Author blurbs from the outskirts of society

Marlene Smithson is a local beekeeper. In her spare time she likes to trick pedestrians into believing that she only has one leg. Her favorite snack is possum feces with fresh rosemary. You can find her in select caves during the nighttime hours or on twitter at @sadbearcubsgonewild.

Lawrence Doyle is so grateful that you took the time to read his article; English is his 34th language, please bear with him.

Albert Tucker is a full-time homeless man. He likes having food, having a place to sleep, and strangling stray dogs with his bear hands (the hands of a bear that he strangled to death with his bare hands). His signature has never been seen, as he cannot purchase/manage anything due to his homelessness. He would appreciate some sustenance, probably.

James Crack likes sandwiches (only if they have been cut into quarters), having consensual sex with wimmyn (a rare breed of cognizant frog), and going to the bathroom when he feels the urge to do that sort of thing. He can’t be found; we’ve tried.

Erin Doringer doesn’t believe in talking, so most of this information is guess work. She only interacts with her pet Pekingese, Rochester Von Helzack XII. She frequents the local elementary school’s parking lot in the dead of night and appreciates a well-crafted cupcake!

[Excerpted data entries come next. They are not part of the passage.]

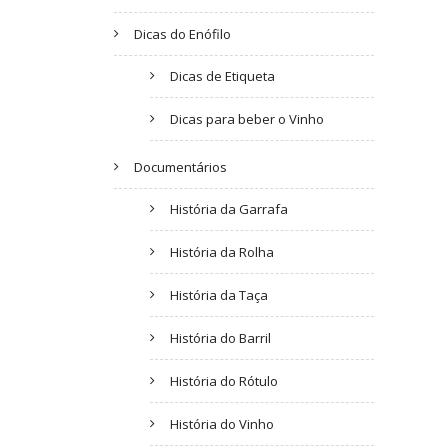
Dicas do Enófilo
Dicas de Etiqueta
Dicas para beber o Vinho
Documentários
História da Garrafa
História da Rolha
História da Taça
História do Barril
História do Rótulo
História do Vinho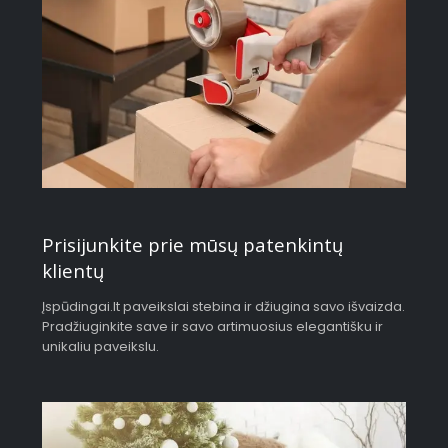
Prisijunkite prie mūsų patenkintų
klientų
Įspūdingai.lt paveikslai stebina ir džiugina savo išvaizda.
Pradžiuginkite save ir savo artimuosius elegantišku ir
unikaliu paveikslu.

Thomas Doop just died. He always hated tortoises.

Abigail Liagiba only wears traditional Native American headdresses and writes exclusively about toasters that were designed before 1973 (but not necessarily made before 1973). She loves to paint houses that she does not own and after every few incidents spend the night in jail. She can be found in the cemetery or at least her left foot can (she buried it there after it fell off when she was 14).

Edna Jones loves the entire works of Sylvia Plath and tentatively sticking her head in her toaster but just as “a joke you guys come on I wouldn’t do that.”

Tanya Jay was raised in a remote village where the only currency was sand. She loves the beach. She can be found heckling her reflection in the bathrooms of local bars.

Rick “that meatloaf” Carlson is a novice wine maker. He plays the flute, but only for even numbered audiences. He makes a mean mac and cheese. His mac and cheese will murder you post-ingestion.

Darla Fwong can’t stand your shit anymore, Marcus.

Ellen Young once touched a zebra’s penis at a petting zoo as a child and she really can’t deal with anything else. Her hobbies include crying.

Leon Ross is a pottery fanatic; he specializes in cremation urns for (formerly(?)) redheaded people. His favorites memories of childhood all took place in an abandoned Gap Body. When he’s not crafting urns, he likes to have long conversations with telemarketers about loneliness and his relentless search for the perfect taco.